Allevamenti di Alta Langa
E’ uno dei piatti tradizionali della Pasqua al quale non si può rinunciare. A meno che lo stop non arrivi dal coronavirus che, da più di un mese, ha messo il bavaglio a buona parte delle imprese commerciali. Ma, seppur con le limitazioni imposte sugli spostamenti, nel pranzo della domenica di Resurrezione non può mancare il capretto. Meglio se nostrano, allevato nelle stalle dell’Alta Langa e in tutta la Valle Bormida.

Totale tracciabilità
In Piemonte la filiera ovina conta 122 mila capi per oltre 2 mila aziende, quella caprina più di 67 mila capi e oltre 3 mila aziende. C’è un ente che tutela queste produzioni, il Consorzio allevatori caprini del Piemonte presieduto dall’astigiano Simone Grappiolo. «Il consorzio garantisce l’alta qualità di un prodotto unico di cui possiamo assicurare la tracciabilità al consumatore» spiega Grappiolo. Il capretto Piemonte viene allevato per 60 giorni ed ha un peso variabile da 11 a 16 chilogrammi.

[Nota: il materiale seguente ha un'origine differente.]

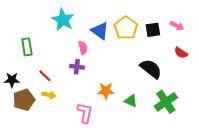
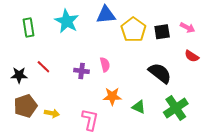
blue triangle: (100, 31) -> (106, 15), moved, turned -42
green rectangle: (27, 47) -> (29, 28), moved
pink semicircle: (83, 48) -> (105, 65), moved
red line: (45, 76) -> (43, 67), moved
black star: (12, 80) -> (19, 75), moved
yellow arrow: (49, 95) -> (52, 113), moved

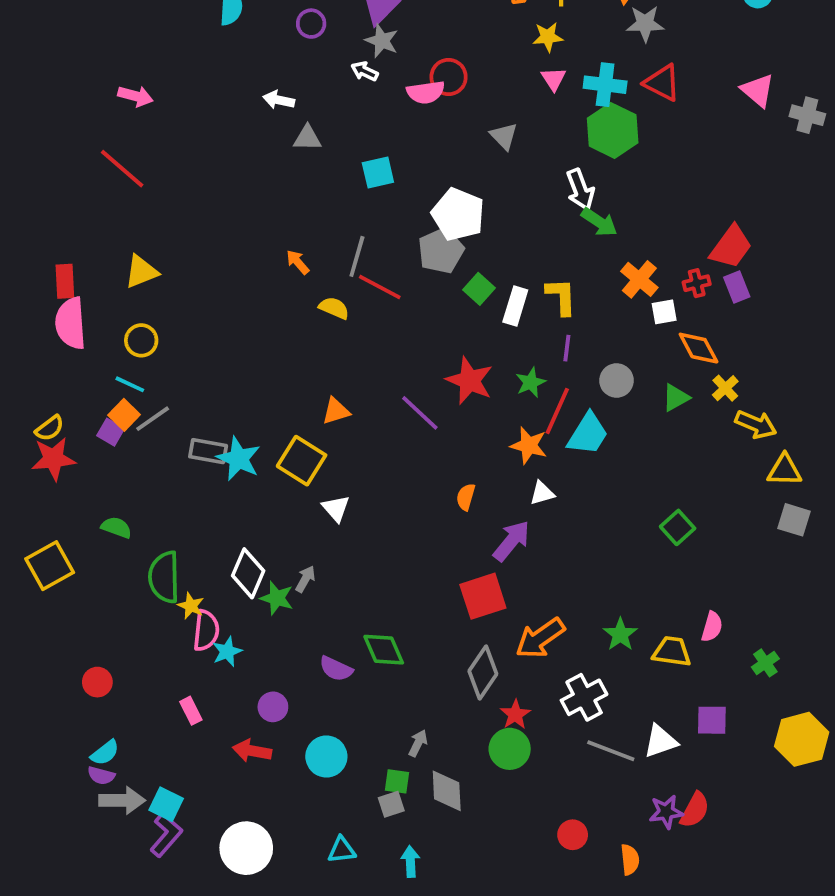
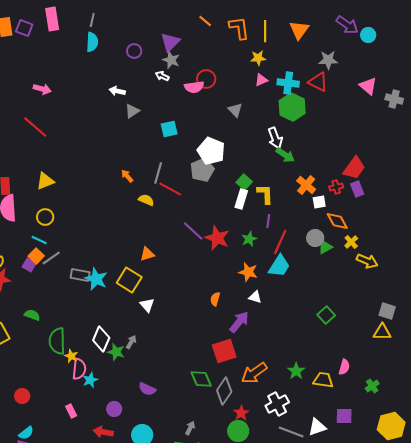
gray star: (645, 24) -> (328, 60), moved
pink triangle: (554, 79) -> (261, 80), turned 40
gray triangle: (307, 138) -> (132, 111), turned -35
green square: (479, 289) -> (244, 182), moved
gray circle: (617, 380) -> (315, 238), moved
red line: (557, 411) -> (280, 242), moved
purple line: (420, 413) -> (193, 231), moved
yellow triangle: (784, 470) -> (382, 332), moved
white triangle: (542, 493) -> (255, 297), turned 32
green diamond: (384, 650) -> (201, 379), moved

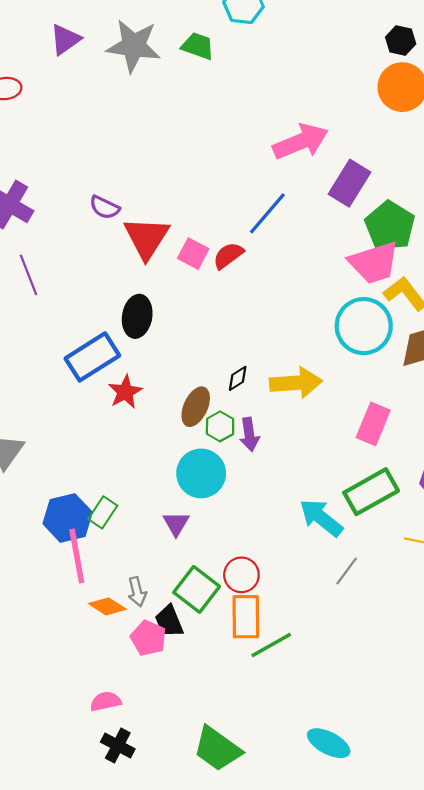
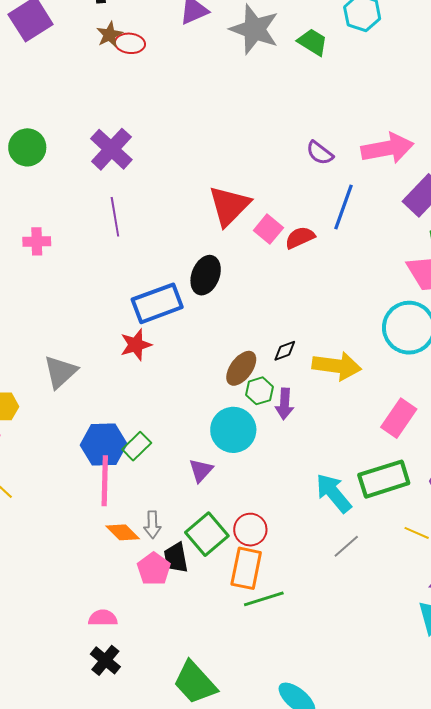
purple semicircle: (105, 207) -> (320, 153), moved
blue line: (267, 213) -> (344, 207), turned -33
red star: (125, 392) -> (136, 345), moved

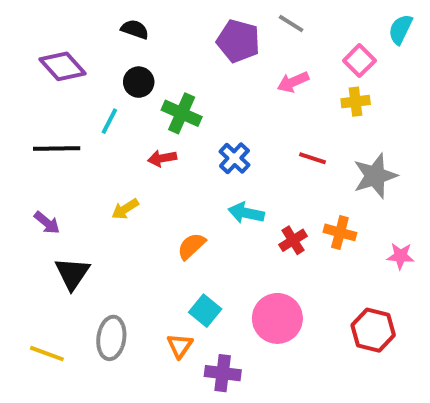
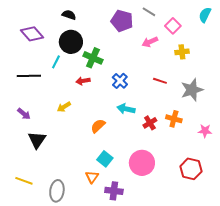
pink square: (359, 61) -> (173, 26), moved
black circle: (139, 82) -> (71, 42), size x1.5
gray ellipse: (111, 338) -> (57, 191), moved

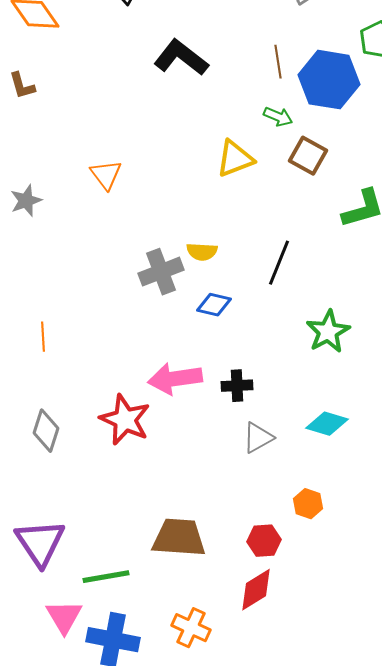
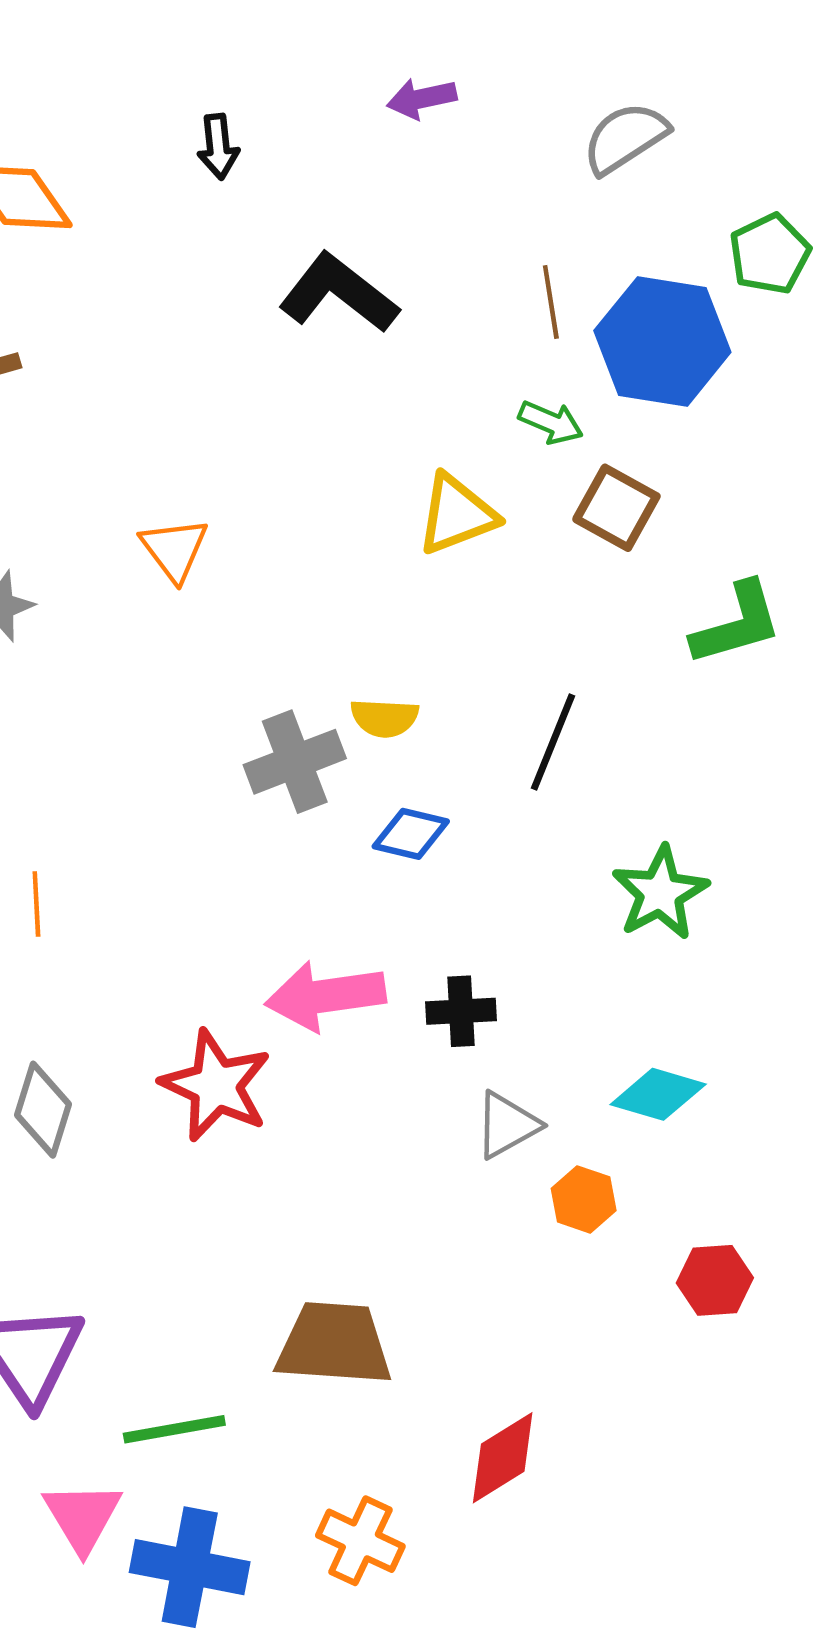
orange hexagon: (308, 504) -> (584, 1199), moved
red hexagon: (264, 541) -> (715, 1280), moved

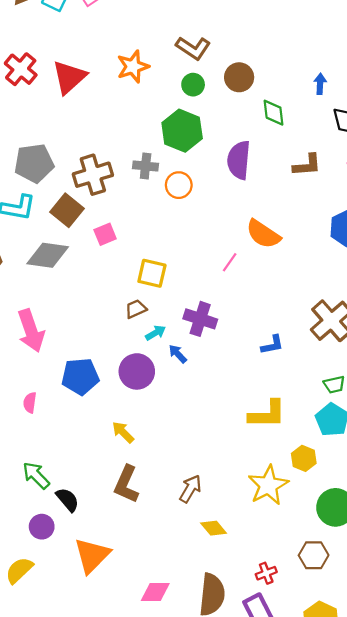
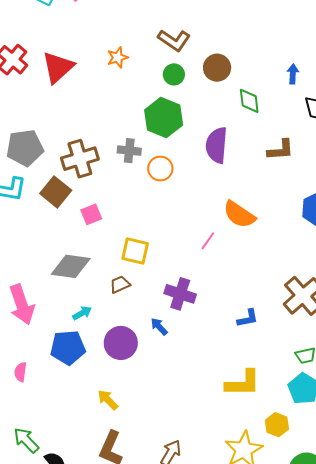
orange star: (133, 67) -> (118, 57), size x0.7
gray diamond: (48, 255) -> (71, 266), moved
cyan arrow: (155, 333) -> (82, 313), moved

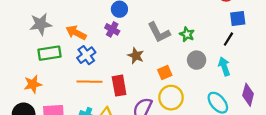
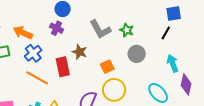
cyan arrow: (224, 66) -> (173, 63), moved
orange line: (90, 82) -> (37, 78), turned 30
red rectangle: (119, 86) -> (63, 67), moved

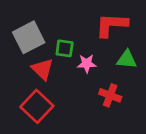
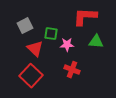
gray square: (29, 37) -> (25, 26), size x0.7
red cross: (110, 95) -> (72, 70), moved

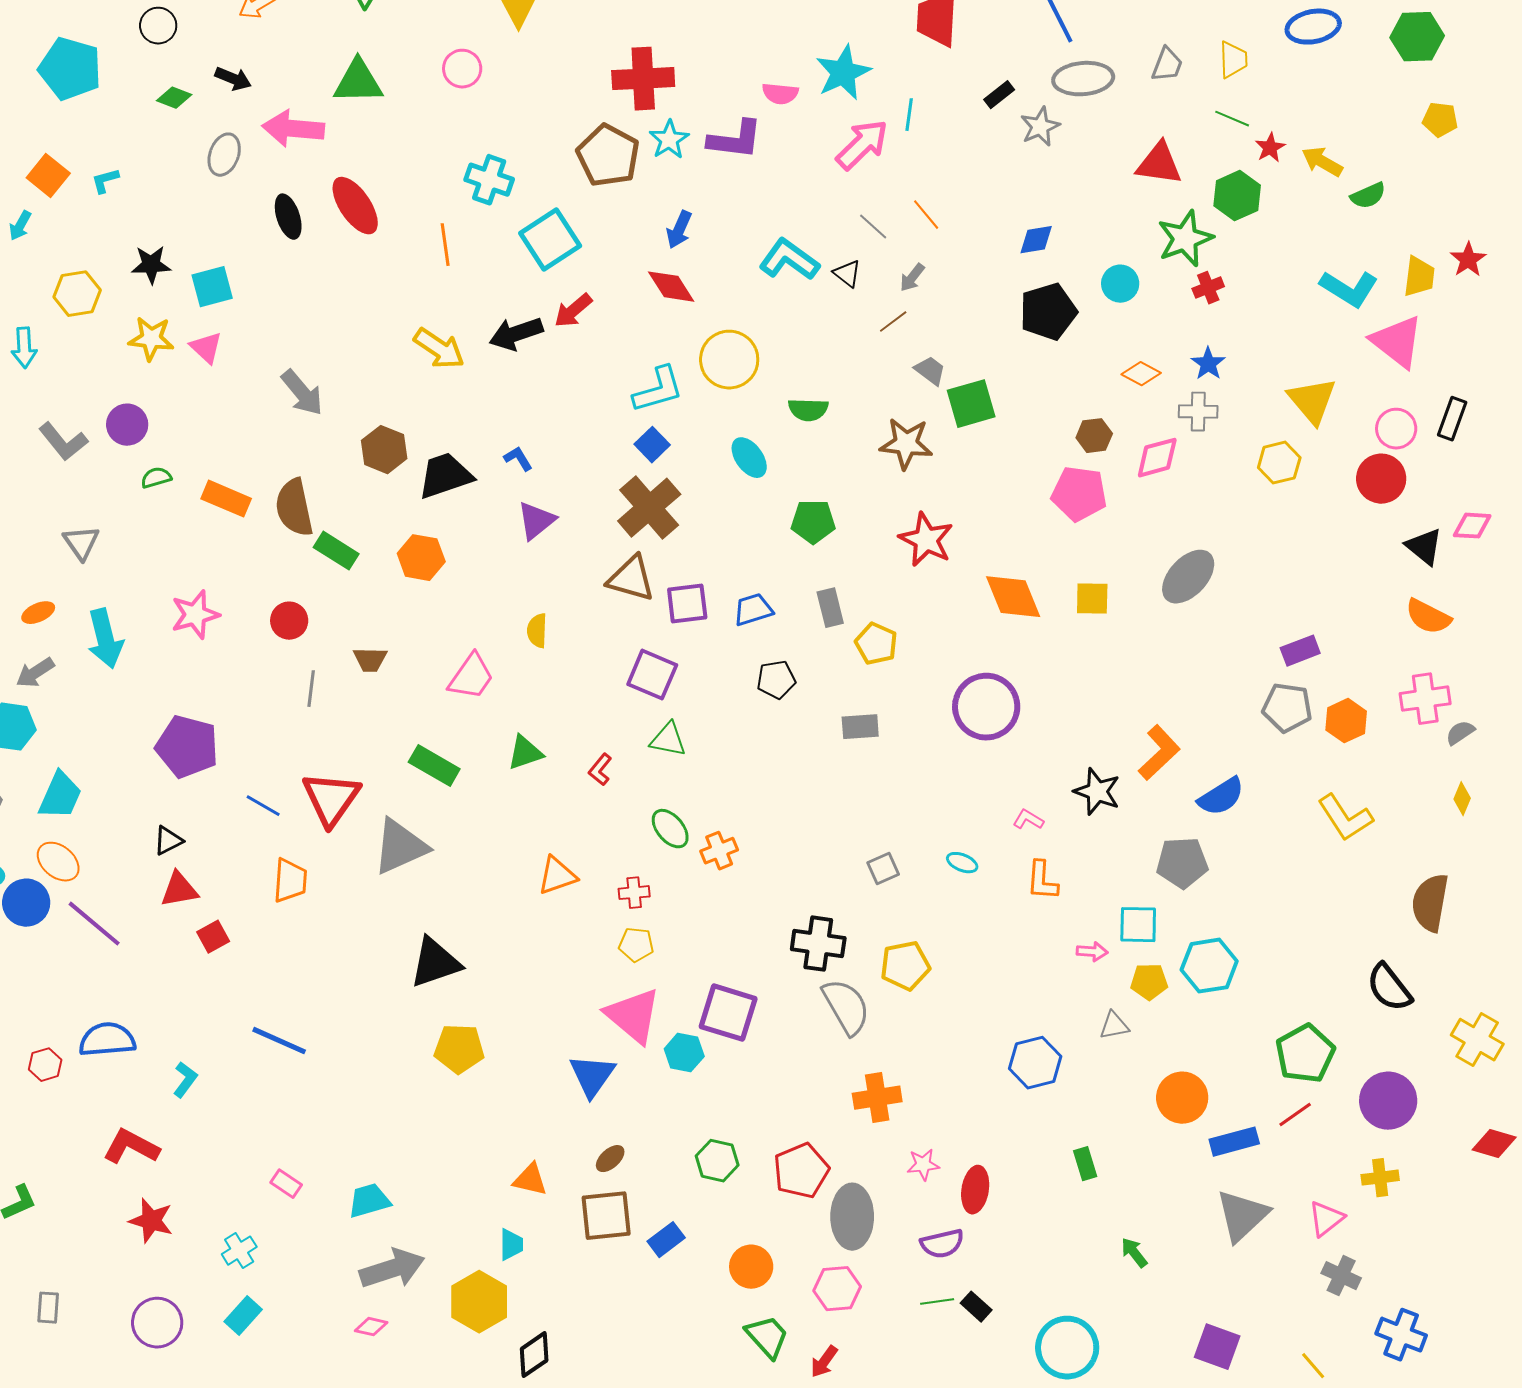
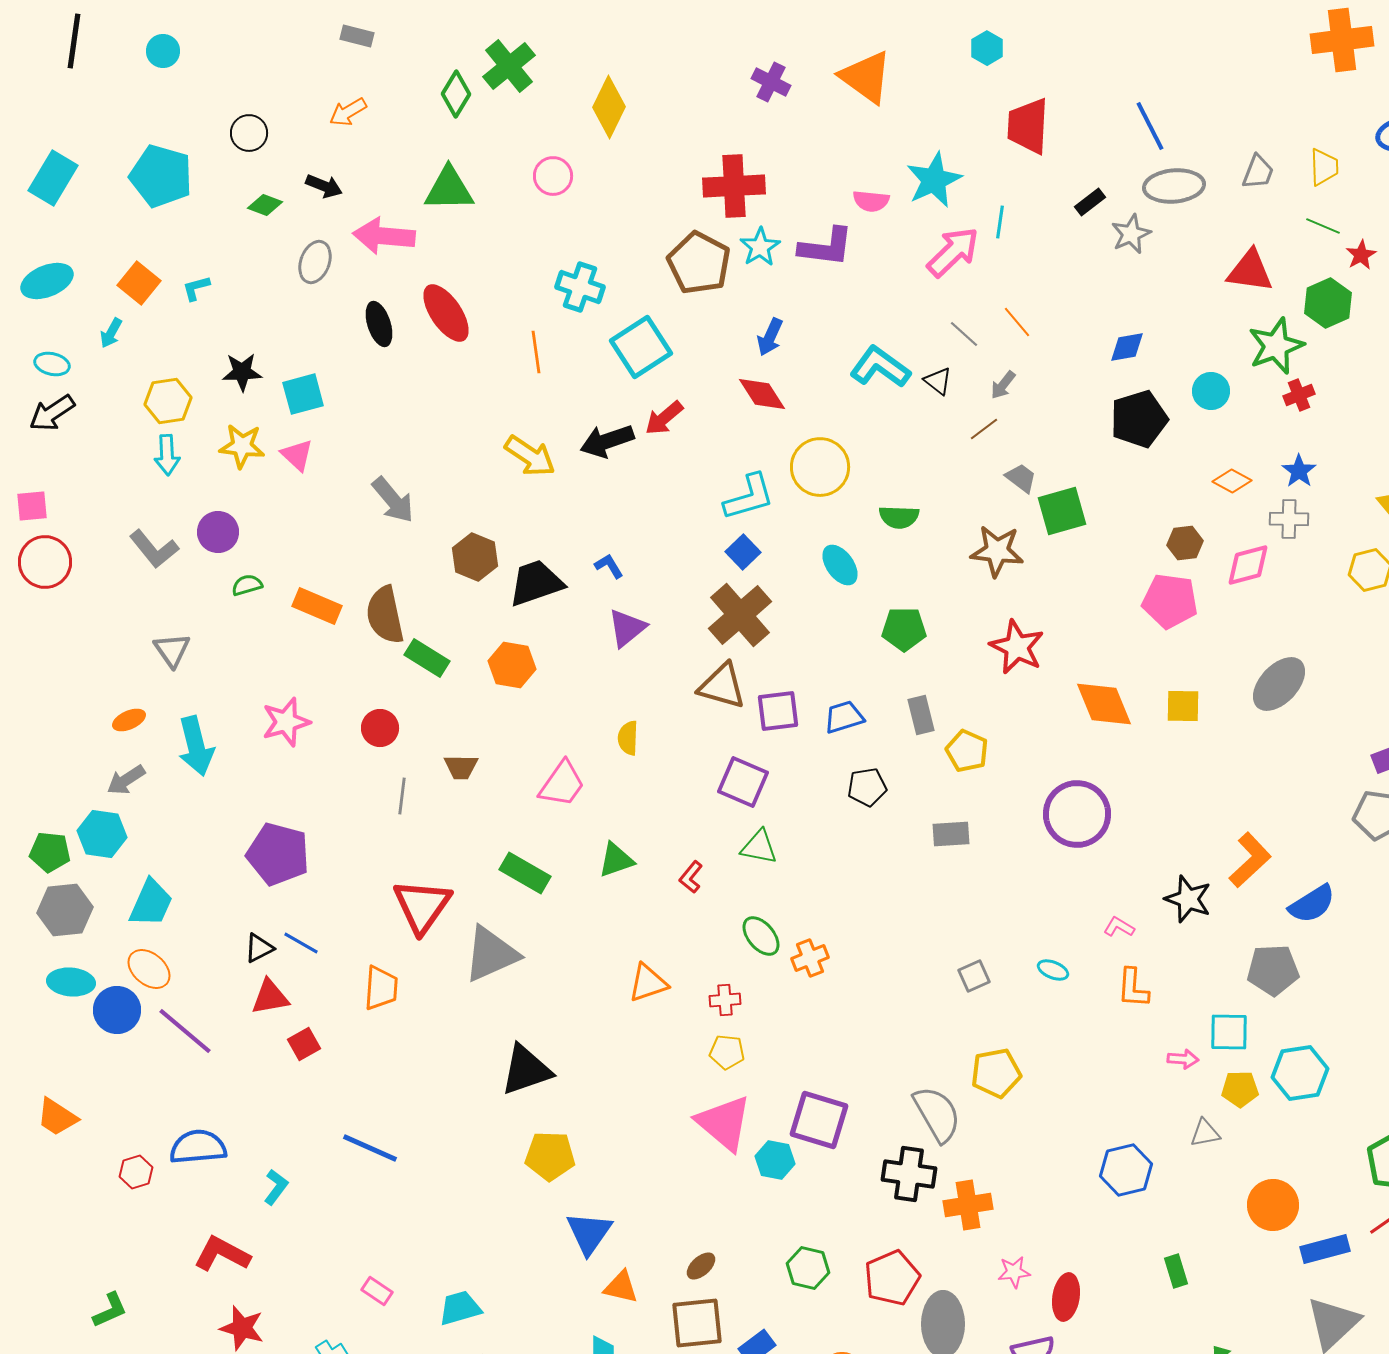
cyan arrow: (24, 348) -> (167, 455), moved
blue line: (263, 806) -> (301, 943), moved
black cross: (818, 944) -> (909, 1174), moved
blue triangle: (592, 1076) -> (589, 1233), moved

Carne a basso contenuto di grassi
La carne è delicata, gustosa e facilmente digeribile grazie ad un basso contenuto di grassi. «Prediligere la carne ovicaprina piemontese deve essere un obiettivo primario in questo periodo di forte consumo in vista della Pasqua, ma non soltanto. Col marchio identificativo, oltretutto, siamo in grado di offrire un prodotto che porta con sé il legame col territorio e dà valore al lavoro svolto dagli allevatori – dicono Marco Reggio presidente di Coldiretti Asti e il direttore Diego Furia -. Quello ovicaprino è un comparto che vede sul mercato prodotti importati da tutto il mondo. Per questo dobbiamo ancor più difendere ed incentivare il consumo delle nostre produzioni per far crescere economicamente il comparto, aumentare la qualità delle produzioni e tutelarle attraverso la difesa delle denominazioni, sia a livello nazionale sia europeo».